# BSOD [he Windows Driver Framework has detected Voilation]



## gunners009 (Oct 19, 2012)

From yesterday i am getting this Error

The Windows Driver Framework has detected
STOP: 0x0000010D

Driver - 12.8 AMD
Card - HD 7770


*
The Error was sonething like this *

A problem has been detected and Windows has been shut down to prevent damage to your computer.

The Windows Driver Framework has detected that a violation has occurred.

If this is the first time you've seen this Stop error screen, restart your computer. If this screen appears again, follow these steps: 

Check to make sure any new hardware or software is properly installed. If this is a new installation, ask your hardware or software manufacturer for any Windows updates you might need. 
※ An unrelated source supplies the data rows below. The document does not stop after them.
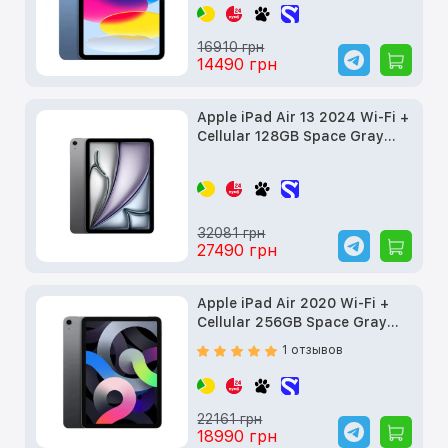
16910 грн
14490 грн
Apple iPad Air 13 2024 Wi-Fi +
Cellular 128GB Space Gray
(MV6Q3) б/у
32081 грн
27490 грн
Apple iPad Air 2020 Wi-Fi +
Cellular 256GB Space Gray
(MYJ32, MYH22) б/у
1 отзывов
22161 грн
18990 грн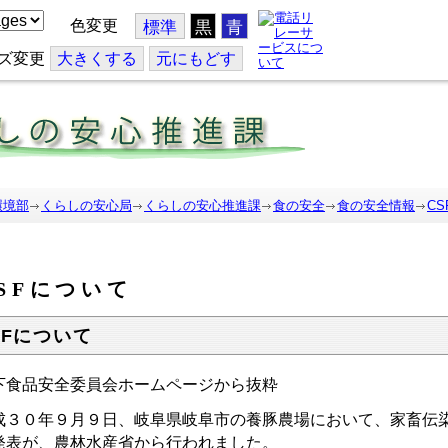
色変更
標準
黒
青
ズ変更
大
きくする
元
にもどす
環境部
くらしの安心局
くらしの安心推進課
食の安全
食の安全情報
C
SFについて
SFについて
下食品安全委員会ホームページから抜粋
成３０年９月９日、岐阜県岐阜市の養豚農場において、家畜伝染
発表が、農林水産省から行われました。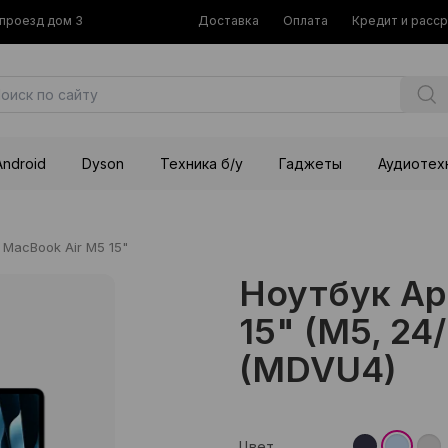
й проезд дом 3
Доставка
Оплата
Кредит и расс
Android
Dyson
Техника б/у
Гаджеты
Аудиотех
MacBook Air M5 15"
Ноутбук Ap
15" (M5, 24
(MDVU4)
Цвет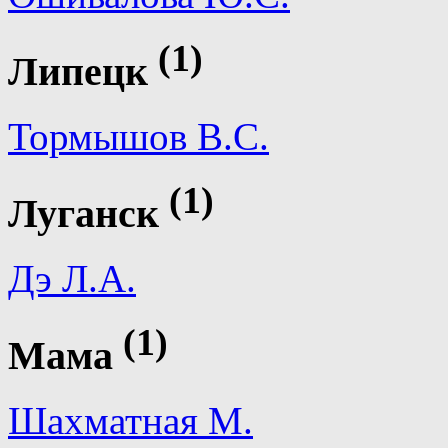
(1)
Липецк
Тормышов В.С.
(1)
Луганск
Дэ Л.А.
(1)
Мама
Шахматная М.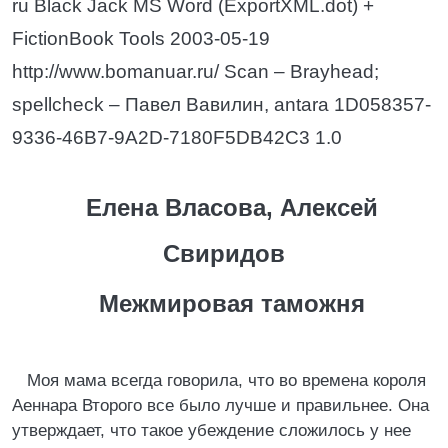
ru Black Jack MS Word (ExportXML.dot) +
FictionBook Tools 2003-05-19
http://www.bomanuar.ru/ Scan – Brayhead;
spellcheck – Павел Вавилин, antara 1D058357-
9336-46B7-9A2D-7180F5DB42C3 1.0
Елена Власова, Алексей
Свиридов
Межмировая таможня
Моя мама всегда говорила, что во времена короля
Аеннара Второго все было лучше и правильнее. Она
утверждает, что такое убеждение сложилось у нее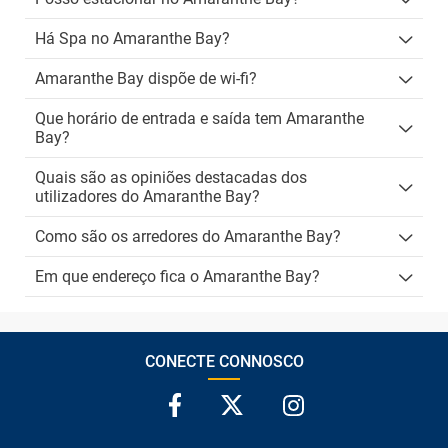
Há Spa no Amaranthe Bay?
Amaranthe Bay dispõe de wi-fi?
Que horário de entrada e saída tem Amaranthe
Bay?
Quais são as opiniões destacadas dos
utilizadores do Amaranthe Bay?
Como são os arredores do Amaranthe Bay?
Em que endereço fica o Amaranthe Bay?
CONECTE CONNOSCO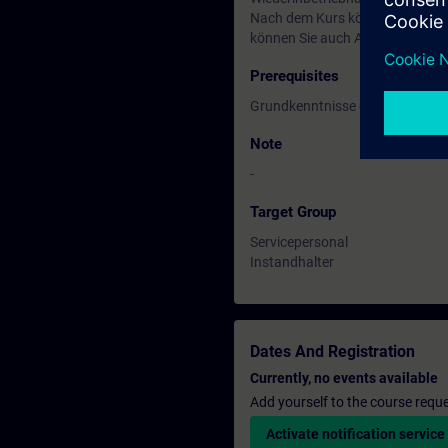
Nach dem Kurs können Sie Störu
können Sie auch Anpassungen 
Prerequisites
Grundkenntnisse der Antriebste
Note
-
Target Group
Servicepersonal
Instandhalter
Dates And Registration
Currently, no events available
Add yourself to the course reque
Activate notification service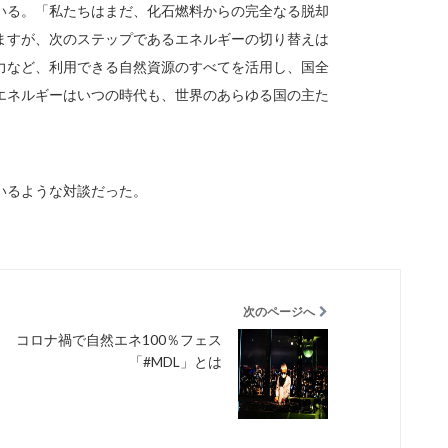
いる。「私たちはまだ、化石燃料からの完全なる脱却
ますが、次のステップであるエネルギーの切り替えは
力など、利用できる自然資源のすべてを活用し、国全
エネルギーはいつの時代も、世界のあらゆる国の主た
いるような対談だった。
次のページへ
コロナ禍で自然エネ100％フェス
「#MDL」とは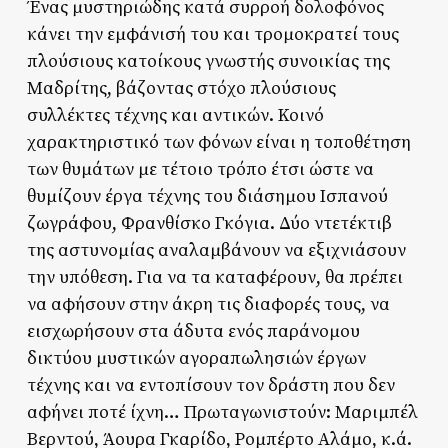
Ένας μυστηριώδης κατά συρροή δολοφόνος
κάνει την εμφάνισή του και τρομοκρατεί τους
πλούσιους κατοίκους γνωστής συνοικίας της
Μαδρίτης, βάζοντας στόχο πλούσιους
συλλέκτες τέχνης και αντικών. Κοινό
χαρακτηριστικό των φόνων είναι η τοποθέτηση
των θυμάτων με τέτοιο τρόπο έτσι ώστε να
θυμίζουν έργα τέχνης του διάσημου Ισπανού
ζωγράφου, Φρανθίσκο Γκόγια. Δύο ντετέκτιβ
της αστυνομίας αναλαμβάνουν να εξιχνιάσουν
την υπόθεση. Για να τα καταφέρουν, θα πρέπει
να αφήσουν στην άκρη τις διαφορές τους, να
εισχωρήσουν στα άδυτα ενός παράνομου
δικτύου μυστικών αγοραπωλησιών έργων
τέχνης και να εντοπίσουν τον δράστη που δεν
αφήνει ποτέ ίχνη… Πρωταγωνιστούν: Μαριμπέλ
Βερντού, Άουρα Γκαρίδο, Ρομπέρτο Αλάμο, κ.ά.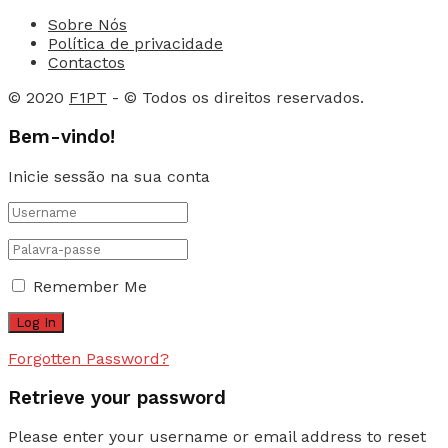
Sobre Nós
Política de privacidade
Contactos
© 2020
F1PT
- © Todos os direitos reservados.
Bem-vindo!
Inicie sessão na sua conta
Remember Me
Forgotten Password?
Retrieve your password
Please enter your username or email address to reset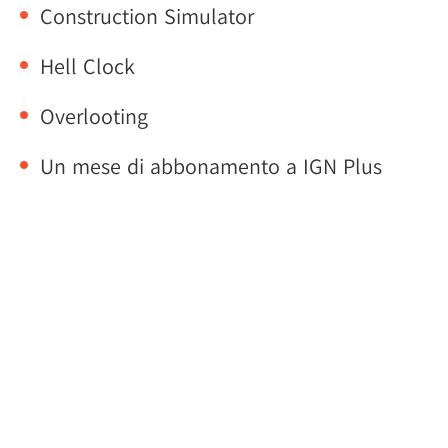
Construction Simulator
Hell Clock
Overlooting
Un mese di abbonamento a IGN Plus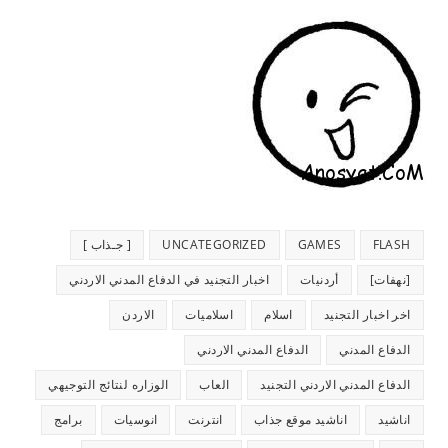
FLASH
GAMES
UNCATEGORIZED
[ جـذاب ]
[نهفات]
أردنيات
اخبار التجنيد في الدفاع المدني الاردني
اخر اخبار التجنيد
اسلام
اسلاميات
الاردن
الدفاع المدني
الدفاع المدني الاردني
الدفاع المدني الاردني التجنيد
العاب
الوزاره لنتائج التوجيهي
اناشيد
اناشيد موقع جذاب
انترنت
انوسيات
برامج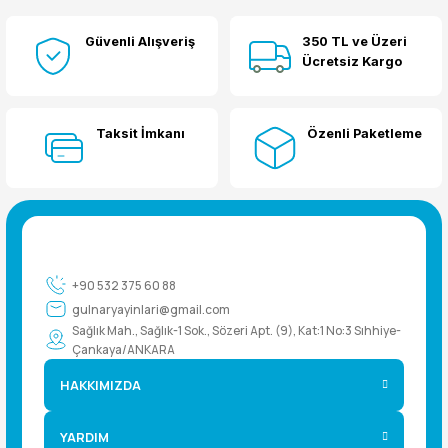
Güvenli Alışveriş
350 TL ve Üzeri
Yorum Yaz
Ücretsiz Kargo
Taksit İmkanı
Özenli Paketleme
+90 532 375 60 88
gulnaryayinlari@gmail.com
Sağlık Mah., Sağlık-1 Sok., Sözeri Apt. (9), Kat:1 No:3 Sıhhiye-
Çankaya/ANKARA
HAKKIMIZDA
YARDIM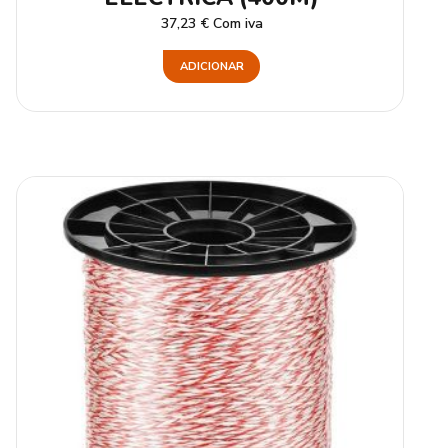
37,23
€
Com iva
ADICIONAR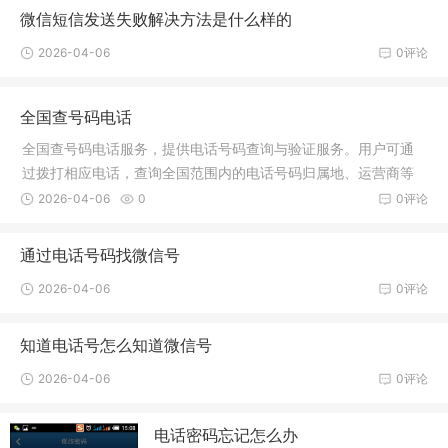
微信短信发送失败解决方法是什么样的
2026-04-06
0评论
全国查号码电话
全国查号码电话服务，提供电话号码查询与验证服务。用户可通
过拨打相应电话，查询全国范围内的电话号码归属地、运营商等
信息。服务便捷高效，为民众日常生活提供便利。
2026-04-06
0
0评论
通过电话号码找微信号
2026-04-06
0评论
知道电话号怎么知道微信号
2026-04-06
0评论
电话密码忘记怎么办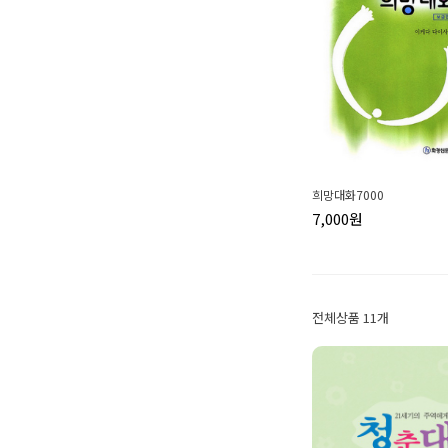
희망대화7000
7,000원
전체상품 11개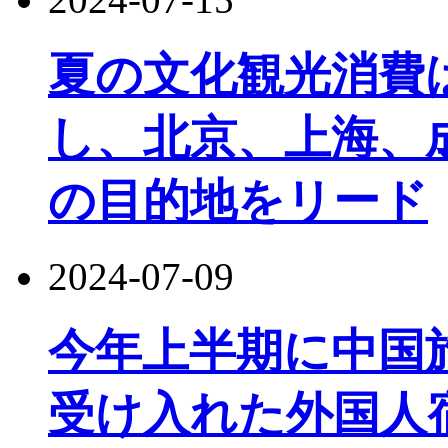
夏の文化観光消費
し、北京、上海、
の目的地をリード
2024-07-09
今年上半期に中国
受け入れた外国人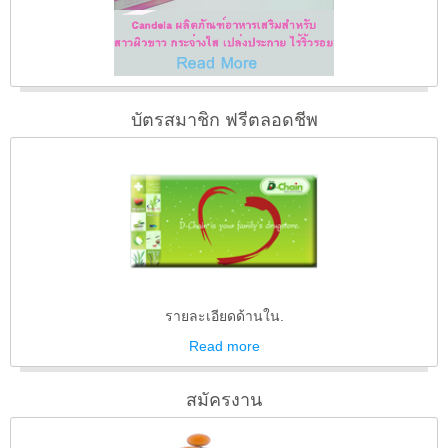
บัตรสมาชิก ฟรีตลอดชีพ
รายละเอียดด้านใน.
Read
more
สมัครงาน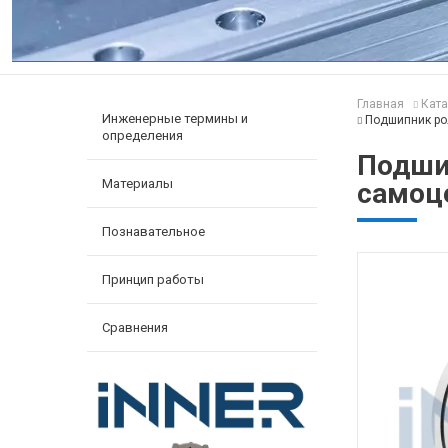
Главная
Ката
Инженерные термины и
Подшипник ро
определения
Подши
Материалы
самоц
Познавательное
Принцип работы
Сравнения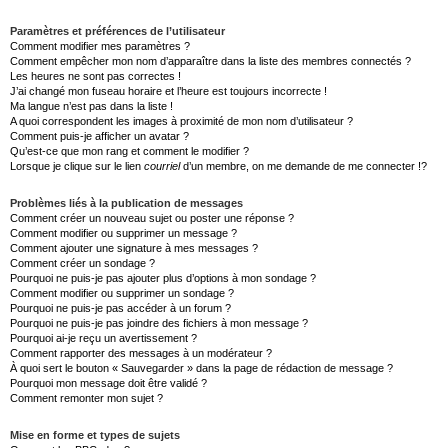
Paramètres et préférences de l’utilisateur
Comment modifier mes paramètres ?
Comment empêcher mon nom d’apparaître dans la liste des membres connectés ?
Les heures ne sont pas correctes !
J’ai changé mon fuseau horaire et l’heure est toujours incorrecte !
Ma langue n’est pas dans la liste !
A quoi correspondent les images à proximité de mon nom d’utilisateur ?
Comment puis-je afficher un avatar ?
Qu’est-ce que mon rang et comment le modifier ?
Lorsque je clique sur le lien
courriel
d’un membre, on me demande de me connecter !?
Problèmes liés à la publication de messages
Comment créer un nouveau sujet ou poster une réponse ?
Comment modifier ou supprimer un message ?
Comment ajouter une signature à mes messages ?
Comment créer un sondage ?
Pourquoi ne puis-je pas ajouter plus d’options à mon sondage ?
Comment modifier ou supprimer un sondage ?
Pourquoi ne puis-je pas accéder à un forum ?
Pourquoi ne puis-je pas joindre des fichiers à mon message ?
Pourquoi ai-je reçu un avertissement ?
Comment rapporter des messages à un modérateur ?
À quoi sert le bouton « Sauvegarder » dans la page de rédaction de message ?
Pourquoi mon message doit être validé ?
Comment remonter mon sujet ?
Mise en forme et types de sujets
If problems continue, disable or remove any newly installed hardware or software. Disable BIOS memory options such as caching or shadowing. If you need to use Safe Mode to remove or disable components, restart your computer, press F8 to select Advanced Startup Options, and then select Safe Mode.


Technical Information:

*** STOP: 0x0000010D

Beginning dump of physical memory
 Physical memory dump complete.

Contact your system administrator or technical support group for further
 assistance.


----------



## sayan8 (Oct 19, 2012)

format and install win7 sp1.....it might solv the prob..


----------